_Task directions_
Copy out each line containing "with" from the entries below.

[Recorded information Boundary: Start]

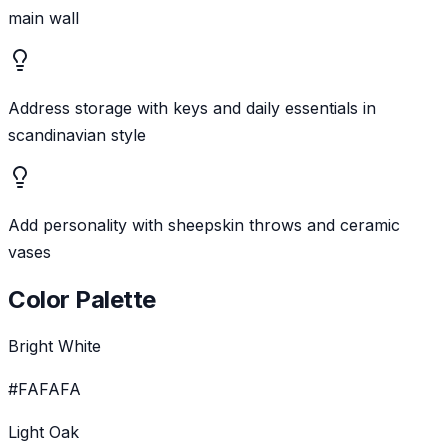
main wall
Address storage with keys and daily essentials in
scandinavian style
Add personality with sheepskin throws and ceramic
vases
Color Palette
Bright White
#FAFAFA
Light Oak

[Recorded information Boundary: End]

_Solution below_
Address storage with keys and daily essentials in
Add personality with sheepskin throws and ceramic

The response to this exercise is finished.